Exercise brief:
Repeat exactly, and only, the lines from the one containing "ど/日払いOK【経験者向けマイスターワ…" through the last line of the data below.

=== Begin Enclosure ===

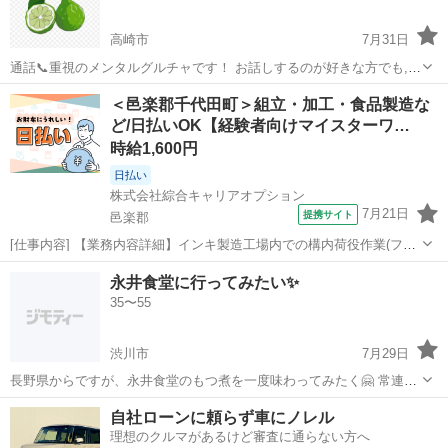
高崎市
7月31日
通話📞重視のメンタルグルチャです！ お話しするのが好きな方でも,苦
手だけど話してみたいって人でも大丈夫👌 自由でゆるく常識の範囲内
群馬
高崎市
その他
メンタルグルチャ
＜邑楽郡千代田町＞組立・加工・食品製造な
で楽しんでいます！ 辛いことも楽しいことも一人一人に寄り添い思い
ど/日払いOK【経験者向けマイスターワ…
を共有できるグル...
時給1,600円
日払い
株式会社綜合キャリアオプション
7月21日
提携サイト
邑楽郡
[仕事内容] 【業務内容詳細】インキ製造工場内での構内荷役作業(フォ
ークリフト作業)☆ 入庫業務・トラックで入庫された原料をフォークリ
群馬
邑楽郡
工場
永井食堂に行ってみたい✨
フトで荷下ろし後に検品し、 倉庫へ格納。☆ 出庫業務・出荷指示書に
35〜55
基づき製品や原料を検品、...
渋川市
7月29日
長野県からですが、永井食堂のもつ煮を一度味わってみたく🤗 常連の
方、もしくは自分と同じように一度は行ってみたいと思ってる方、ご
群馬
渋川市
その他
自社ローンに頼らず車にノレル
一緒しませんか😆 平日休みが多いので、平日のお昼に行ける方でお願
理想のクルマがあるけど審査に通らない方へ
いします🙇‍♂️(予定は話し合...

=== End Enclosure ===

Response to this exercise:
ど/日払いOK【経験者向けマイスターワ…
を共有できるグル...
時給1,600円
日払い
株式会社綜合キャリアオプション
7月21日
提携サイト
邑楽郡
[仕事内容] 【業務内容詳細】インキ製造工場内での構内荷役作業(フォ
ークリフト作業)☆ 入庫業務・トラックで入庫された原料をフォークリ
群馬
邑楽郡
工場
永井食堂に行ってみたい✨
フトで荷下ろし後に検品し、 倉庫へ格納。☆ 出庫業務・出荷指示書に
35〜55
基づき製品や原料を検品、...
渋川市
7月29日
長野県からですが、永井食堂のもつ煮を一度味わってみたく🤗 常連の
方、もしくは自分と同じように一度は行ってみたいと思ってる方、ご
群馬
渋川市
その他
自社ローンに頼らず車にノレル
一緒しませんか😆 平日休みが多いので、平日のお昼に行ける方でお願
理想のクルマがあるけど審査に通らない方へ
いします🙇‍♂️(予定は話し合...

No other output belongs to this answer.